Beginning with the line that has "Strona główna", please write out the remaining lines of the material exactly, the last one included.

----------

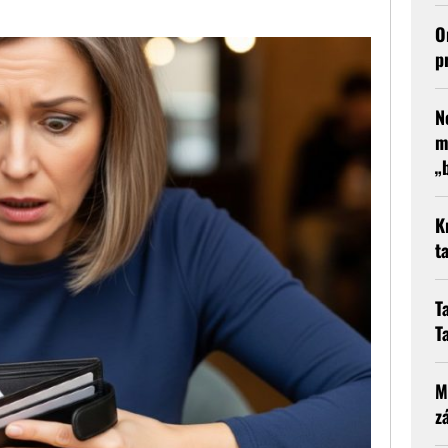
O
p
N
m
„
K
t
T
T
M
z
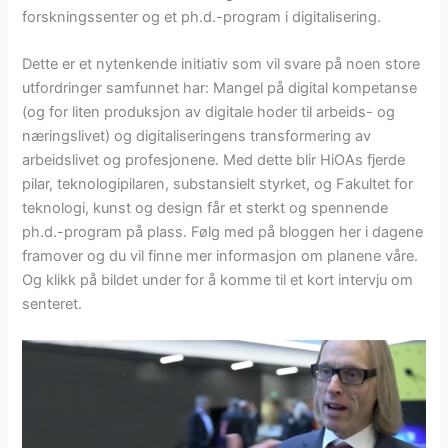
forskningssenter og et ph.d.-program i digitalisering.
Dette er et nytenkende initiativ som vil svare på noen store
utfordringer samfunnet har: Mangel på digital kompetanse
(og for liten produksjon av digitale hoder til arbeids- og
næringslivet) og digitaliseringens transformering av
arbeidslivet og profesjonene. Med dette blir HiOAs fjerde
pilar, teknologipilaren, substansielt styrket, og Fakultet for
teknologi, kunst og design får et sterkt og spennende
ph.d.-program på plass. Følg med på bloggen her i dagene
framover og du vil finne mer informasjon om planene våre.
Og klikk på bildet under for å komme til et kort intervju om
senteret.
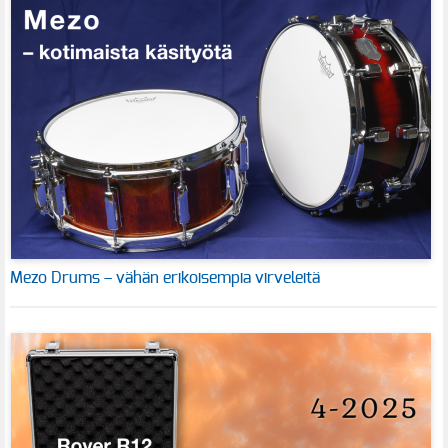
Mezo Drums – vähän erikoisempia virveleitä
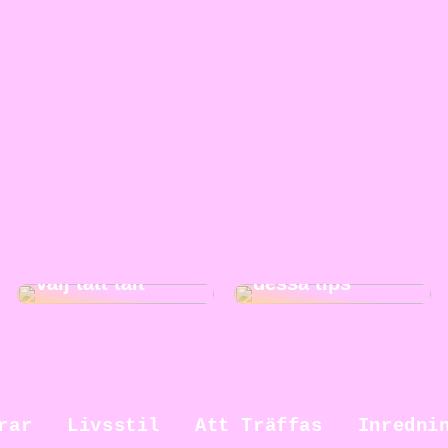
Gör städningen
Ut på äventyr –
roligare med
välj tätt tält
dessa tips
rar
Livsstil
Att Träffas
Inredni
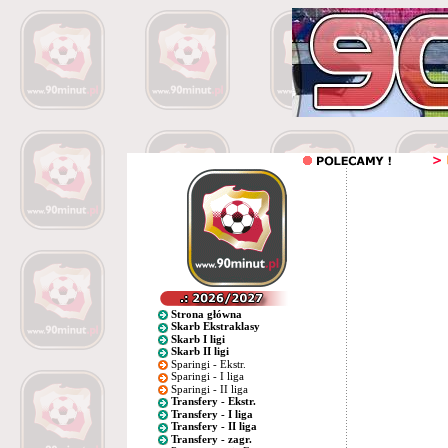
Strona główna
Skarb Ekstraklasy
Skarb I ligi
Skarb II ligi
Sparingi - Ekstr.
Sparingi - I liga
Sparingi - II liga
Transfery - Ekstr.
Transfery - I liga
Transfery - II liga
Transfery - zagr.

----------

● YOUR SOLUTION:
Strona główna
Skarb Ekstraklasy
Skarb I ligi
Skarb II ligi
Sparingi - Ekstr.
Sparingi - I liga
Sparingi - II liga
Transfery - Ekstr.
Transfery - I liga
Transfery - II liga
Transfery - zagr.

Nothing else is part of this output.